Goal of the exercise: From the listing below, copy only the lines from the line that contains "Drizzle before grilling." to the line that contains "wax and cotton to deliver", counting those two lines as part of the copy.

Dataset excerpts:
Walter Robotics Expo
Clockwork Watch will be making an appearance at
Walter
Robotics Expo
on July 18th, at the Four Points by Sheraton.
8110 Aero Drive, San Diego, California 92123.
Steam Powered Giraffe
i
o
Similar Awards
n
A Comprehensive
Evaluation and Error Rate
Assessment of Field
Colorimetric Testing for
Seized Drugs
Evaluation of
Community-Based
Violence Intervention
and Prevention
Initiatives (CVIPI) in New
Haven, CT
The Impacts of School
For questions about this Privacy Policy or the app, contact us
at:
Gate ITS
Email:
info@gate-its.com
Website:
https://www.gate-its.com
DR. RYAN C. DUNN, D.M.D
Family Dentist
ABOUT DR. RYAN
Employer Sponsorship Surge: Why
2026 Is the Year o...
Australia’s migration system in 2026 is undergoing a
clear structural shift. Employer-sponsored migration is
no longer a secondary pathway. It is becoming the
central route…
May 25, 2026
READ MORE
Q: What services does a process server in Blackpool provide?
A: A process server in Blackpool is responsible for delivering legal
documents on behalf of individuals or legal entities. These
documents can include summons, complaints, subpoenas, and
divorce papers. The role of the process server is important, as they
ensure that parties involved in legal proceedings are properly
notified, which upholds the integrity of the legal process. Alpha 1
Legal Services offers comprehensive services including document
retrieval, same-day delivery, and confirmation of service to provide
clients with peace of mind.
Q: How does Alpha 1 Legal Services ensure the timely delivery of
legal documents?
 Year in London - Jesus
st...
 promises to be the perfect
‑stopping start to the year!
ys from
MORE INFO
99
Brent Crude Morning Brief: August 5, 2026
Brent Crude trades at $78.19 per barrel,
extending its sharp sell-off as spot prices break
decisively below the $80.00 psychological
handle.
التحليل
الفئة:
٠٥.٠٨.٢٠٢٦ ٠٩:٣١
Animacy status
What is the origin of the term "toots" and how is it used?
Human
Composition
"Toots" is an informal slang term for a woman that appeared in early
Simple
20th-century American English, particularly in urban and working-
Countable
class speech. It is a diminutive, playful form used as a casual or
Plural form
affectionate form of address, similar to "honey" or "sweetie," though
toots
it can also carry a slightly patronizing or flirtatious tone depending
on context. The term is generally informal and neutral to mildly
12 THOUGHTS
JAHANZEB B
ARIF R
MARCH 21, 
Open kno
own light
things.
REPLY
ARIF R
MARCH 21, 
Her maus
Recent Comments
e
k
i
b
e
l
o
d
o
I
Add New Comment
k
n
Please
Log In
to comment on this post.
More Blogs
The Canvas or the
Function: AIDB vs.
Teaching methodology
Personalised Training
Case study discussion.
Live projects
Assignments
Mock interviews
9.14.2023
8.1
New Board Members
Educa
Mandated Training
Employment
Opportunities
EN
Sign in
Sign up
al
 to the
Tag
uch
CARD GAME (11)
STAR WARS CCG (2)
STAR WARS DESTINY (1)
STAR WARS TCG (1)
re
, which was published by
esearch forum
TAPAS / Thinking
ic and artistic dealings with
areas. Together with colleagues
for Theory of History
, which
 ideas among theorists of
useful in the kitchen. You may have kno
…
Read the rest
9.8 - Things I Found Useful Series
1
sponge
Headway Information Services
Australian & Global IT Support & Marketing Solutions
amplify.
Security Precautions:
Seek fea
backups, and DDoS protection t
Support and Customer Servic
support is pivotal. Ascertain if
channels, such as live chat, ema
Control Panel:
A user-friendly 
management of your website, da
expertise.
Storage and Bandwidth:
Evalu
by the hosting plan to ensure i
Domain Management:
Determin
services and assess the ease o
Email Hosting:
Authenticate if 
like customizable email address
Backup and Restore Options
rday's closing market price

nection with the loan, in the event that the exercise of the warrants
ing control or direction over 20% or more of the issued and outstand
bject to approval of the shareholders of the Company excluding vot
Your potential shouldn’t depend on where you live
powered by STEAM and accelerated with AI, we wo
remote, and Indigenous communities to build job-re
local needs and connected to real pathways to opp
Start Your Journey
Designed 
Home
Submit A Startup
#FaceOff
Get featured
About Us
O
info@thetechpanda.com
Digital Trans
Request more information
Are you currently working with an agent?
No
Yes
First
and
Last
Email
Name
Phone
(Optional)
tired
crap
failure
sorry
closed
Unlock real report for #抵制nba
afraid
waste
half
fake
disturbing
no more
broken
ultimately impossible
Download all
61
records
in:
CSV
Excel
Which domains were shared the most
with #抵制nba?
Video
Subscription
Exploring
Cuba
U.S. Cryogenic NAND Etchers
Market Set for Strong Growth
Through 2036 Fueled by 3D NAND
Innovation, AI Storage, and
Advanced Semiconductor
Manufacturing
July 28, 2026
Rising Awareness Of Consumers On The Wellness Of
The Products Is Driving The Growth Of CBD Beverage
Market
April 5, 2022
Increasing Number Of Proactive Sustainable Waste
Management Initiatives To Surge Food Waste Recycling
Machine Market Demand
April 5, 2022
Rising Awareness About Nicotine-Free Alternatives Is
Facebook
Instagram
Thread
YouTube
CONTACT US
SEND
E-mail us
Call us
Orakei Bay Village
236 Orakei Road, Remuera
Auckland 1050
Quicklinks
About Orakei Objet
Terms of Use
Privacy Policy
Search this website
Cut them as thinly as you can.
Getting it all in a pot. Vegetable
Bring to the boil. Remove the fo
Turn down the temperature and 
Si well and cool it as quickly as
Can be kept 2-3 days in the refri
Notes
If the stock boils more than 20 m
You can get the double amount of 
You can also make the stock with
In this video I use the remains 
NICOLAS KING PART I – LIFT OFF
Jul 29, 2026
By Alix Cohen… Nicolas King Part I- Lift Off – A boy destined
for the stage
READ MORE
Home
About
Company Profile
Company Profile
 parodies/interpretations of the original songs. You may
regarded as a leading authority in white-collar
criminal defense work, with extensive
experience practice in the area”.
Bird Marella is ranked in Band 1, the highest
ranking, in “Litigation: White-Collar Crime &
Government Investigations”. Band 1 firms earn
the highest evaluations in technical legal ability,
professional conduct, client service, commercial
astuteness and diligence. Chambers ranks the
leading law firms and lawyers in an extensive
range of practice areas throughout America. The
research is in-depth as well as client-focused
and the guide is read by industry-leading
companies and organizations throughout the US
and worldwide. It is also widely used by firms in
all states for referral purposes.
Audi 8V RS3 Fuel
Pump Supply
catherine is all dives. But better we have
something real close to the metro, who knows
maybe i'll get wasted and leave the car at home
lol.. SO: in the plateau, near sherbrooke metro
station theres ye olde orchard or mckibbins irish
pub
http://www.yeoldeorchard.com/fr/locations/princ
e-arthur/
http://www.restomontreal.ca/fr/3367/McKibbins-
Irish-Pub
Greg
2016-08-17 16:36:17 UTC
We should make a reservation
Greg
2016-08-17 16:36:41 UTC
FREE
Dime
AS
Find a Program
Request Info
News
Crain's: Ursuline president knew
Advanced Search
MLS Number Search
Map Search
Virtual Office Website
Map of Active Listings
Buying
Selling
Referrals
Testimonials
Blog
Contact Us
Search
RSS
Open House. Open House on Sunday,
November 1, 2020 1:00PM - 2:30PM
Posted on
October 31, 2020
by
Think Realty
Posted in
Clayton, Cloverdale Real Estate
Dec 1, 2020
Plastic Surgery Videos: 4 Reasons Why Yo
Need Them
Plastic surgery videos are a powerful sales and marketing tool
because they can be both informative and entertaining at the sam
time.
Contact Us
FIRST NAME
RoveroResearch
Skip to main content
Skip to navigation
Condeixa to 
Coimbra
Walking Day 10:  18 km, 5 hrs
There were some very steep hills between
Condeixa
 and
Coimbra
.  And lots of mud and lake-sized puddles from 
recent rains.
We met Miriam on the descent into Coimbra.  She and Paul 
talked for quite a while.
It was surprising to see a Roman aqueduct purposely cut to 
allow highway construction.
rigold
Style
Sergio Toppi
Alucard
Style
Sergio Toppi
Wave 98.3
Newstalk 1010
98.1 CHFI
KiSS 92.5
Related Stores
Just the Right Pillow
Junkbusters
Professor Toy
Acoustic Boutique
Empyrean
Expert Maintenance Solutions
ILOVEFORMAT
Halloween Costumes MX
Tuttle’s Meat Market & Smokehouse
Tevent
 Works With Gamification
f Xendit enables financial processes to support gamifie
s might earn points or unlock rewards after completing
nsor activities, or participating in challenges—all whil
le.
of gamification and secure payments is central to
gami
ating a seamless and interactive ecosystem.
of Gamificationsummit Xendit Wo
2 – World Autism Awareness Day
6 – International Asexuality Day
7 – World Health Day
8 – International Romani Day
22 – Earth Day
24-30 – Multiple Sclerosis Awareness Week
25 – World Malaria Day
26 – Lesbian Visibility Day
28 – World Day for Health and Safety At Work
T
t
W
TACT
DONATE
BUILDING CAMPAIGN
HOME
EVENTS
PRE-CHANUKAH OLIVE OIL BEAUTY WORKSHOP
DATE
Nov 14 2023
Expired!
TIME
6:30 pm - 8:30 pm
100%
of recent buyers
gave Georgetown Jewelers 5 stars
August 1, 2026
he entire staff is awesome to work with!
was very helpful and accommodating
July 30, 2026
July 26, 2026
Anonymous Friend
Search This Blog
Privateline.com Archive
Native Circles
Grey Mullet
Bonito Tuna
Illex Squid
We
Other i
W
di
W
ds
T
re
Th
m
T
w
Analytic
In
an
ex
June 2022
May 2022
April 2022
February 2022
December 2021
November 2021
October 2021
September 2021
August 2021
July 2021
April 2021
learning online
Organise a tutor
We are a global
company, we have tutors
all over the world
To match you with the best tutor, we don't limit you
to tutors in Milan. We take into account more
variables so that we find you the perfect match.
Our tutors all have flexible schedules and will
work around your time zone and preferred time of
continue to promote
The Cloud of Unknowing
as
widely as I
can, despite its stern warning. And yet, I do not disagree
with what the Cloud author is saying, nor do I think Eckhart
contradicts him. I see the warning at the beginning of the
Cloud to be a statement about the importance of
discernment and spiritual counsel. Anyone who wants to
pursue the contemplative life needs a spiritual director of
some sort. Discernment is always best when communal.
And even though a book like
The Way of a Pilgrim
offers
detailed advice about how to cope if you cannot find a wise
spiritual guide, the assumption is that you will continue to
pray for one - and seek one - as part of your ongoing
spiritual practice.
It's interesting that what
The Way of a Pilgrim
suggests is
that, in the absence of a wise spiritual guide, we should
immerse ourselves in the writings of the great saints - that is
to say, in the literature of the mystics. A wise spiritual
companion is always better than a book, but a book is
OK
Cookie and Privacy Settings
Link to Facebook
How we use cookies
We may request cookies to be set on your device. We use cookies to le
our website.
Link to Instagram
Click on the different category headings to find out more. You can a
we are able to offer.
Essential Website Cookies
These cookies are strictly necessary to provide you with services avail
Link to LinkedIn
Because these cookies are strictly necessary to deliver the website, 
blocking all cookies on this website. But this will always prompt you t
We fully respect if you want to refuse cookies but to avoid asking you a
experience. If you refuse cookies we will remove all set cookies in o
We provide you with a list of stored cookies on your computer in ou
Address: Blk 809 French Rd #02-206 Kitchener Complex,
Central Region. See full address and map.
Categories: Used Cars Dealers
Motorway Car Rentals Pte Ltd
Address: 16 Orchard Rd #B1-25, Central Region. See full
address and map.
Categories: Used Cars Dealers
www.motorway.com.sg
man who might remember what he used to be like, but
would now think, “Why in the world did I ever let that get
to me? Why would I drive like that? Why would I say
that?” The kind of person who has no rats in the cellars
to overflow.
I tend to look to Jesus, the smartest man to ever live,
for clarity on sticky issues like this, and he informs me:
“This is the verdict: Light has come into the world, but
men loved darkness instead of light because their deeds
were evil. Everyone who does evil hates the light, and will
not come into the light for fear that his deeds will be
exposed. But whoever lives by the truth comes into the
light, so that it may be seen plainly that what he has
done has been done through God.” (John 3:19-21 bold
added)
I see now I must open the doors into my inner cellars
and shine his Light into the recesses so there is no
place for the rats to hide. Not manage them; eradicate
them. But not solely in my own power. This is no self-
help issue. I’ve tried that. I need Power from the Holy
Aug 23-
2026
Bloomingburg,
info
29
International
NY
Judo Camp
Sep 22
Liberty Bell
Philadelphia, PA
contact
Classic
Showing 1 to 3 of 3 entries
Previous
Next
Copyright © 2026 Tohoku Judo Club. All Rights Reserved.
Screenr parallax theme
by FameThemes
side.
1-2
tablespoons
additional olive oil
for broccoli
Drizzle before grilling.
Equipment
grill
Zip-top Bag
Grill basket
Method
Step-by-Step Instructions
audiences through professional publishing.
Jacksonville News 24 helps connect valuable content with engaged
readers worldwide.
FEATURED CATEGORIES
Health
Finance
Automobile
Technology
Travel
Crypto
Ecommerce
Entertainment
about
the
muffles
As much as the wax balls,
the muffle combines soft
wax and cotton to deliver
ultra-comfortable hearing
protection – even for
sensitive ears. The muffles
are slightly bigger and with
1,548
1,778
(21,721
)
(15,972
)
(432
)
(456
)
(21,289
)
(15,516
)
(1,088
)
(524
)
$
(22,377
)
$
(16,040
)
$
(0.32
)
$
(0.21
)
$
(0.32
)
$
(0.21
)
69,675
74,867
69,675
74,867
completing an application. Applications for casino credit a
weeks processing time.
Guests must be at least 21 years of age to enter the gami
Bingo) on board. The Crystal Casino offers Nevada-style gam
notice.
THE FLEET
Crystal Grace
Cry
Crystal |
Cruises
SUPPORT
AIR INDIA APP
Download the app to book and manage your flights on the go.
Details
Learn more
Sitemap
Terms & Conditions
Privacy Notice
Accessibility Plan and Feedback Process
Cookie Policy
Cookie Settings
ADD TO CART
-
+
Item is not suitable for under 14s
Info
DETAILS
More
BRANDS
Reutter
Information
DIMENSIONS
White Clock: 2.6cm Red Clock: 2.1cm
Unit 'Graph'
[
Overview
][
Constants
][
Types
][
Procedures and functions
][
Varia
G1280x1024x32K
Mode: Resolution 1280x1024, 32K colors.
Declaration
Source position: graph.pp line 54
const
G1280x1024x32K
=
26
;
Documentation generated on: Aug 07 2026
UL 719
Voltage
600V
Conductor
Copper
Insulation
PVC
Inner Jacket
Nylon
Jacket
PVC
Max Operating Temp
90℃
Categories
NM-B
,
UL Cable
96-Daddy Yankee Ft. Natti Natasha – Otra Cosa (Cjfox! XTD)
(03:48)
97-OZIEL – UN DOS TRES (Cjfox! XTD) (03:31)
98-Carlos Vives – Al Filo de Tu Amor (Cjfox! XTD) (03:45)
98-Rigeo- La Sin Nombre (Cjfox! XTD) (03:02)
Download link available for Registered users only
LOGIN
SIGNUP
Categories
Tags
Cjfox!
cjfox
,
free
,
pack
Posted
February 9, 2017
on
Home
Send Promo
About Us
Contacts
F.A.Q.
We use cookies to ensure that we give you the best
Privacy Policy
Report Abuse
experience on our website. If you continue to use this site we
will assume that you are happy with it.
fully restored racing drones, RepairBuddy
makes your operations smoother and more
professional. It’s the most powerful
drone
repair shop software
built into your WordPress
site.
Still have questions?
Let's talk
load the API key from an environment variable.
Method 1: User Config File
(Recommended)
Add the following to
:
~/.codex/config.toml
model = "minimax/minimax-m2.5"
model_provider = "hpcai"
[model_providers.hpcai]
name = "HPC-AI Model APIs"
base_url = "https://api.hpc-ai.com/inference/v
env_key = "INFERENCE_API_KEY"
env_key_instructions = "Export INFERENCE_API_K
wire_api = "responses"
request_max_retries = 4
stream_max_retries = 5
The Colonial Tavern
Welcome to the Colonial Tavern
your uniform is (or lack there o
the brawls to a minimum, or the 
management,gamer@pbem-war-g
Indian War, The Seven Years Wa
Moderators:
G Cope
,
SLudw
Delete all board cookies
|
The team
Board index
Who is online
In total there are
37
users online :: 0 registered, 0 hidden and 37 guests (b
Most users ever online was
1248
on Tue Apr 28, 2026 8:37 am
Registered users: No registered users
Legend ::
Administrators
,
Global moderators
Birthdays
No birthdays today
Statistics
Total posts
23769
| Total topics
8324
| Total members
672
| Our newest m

Answer box:
Drizzle before grilling.
Equipment
grill
Zip-top Bag
Grill basket
Method
Step-by-Step Instructions
audiences through professional publishing.
Jacksonville News 24 helps connect valuable content with engaged
readers worldwide.
FEATURED CATEGORIES
Health
Finance
Automobile
Technology
Travel
Crypto
Ecommerce
Entertainment
about
the
muffles
As much as the wax balls,
the muffle combines soft
wax and cotton to deliver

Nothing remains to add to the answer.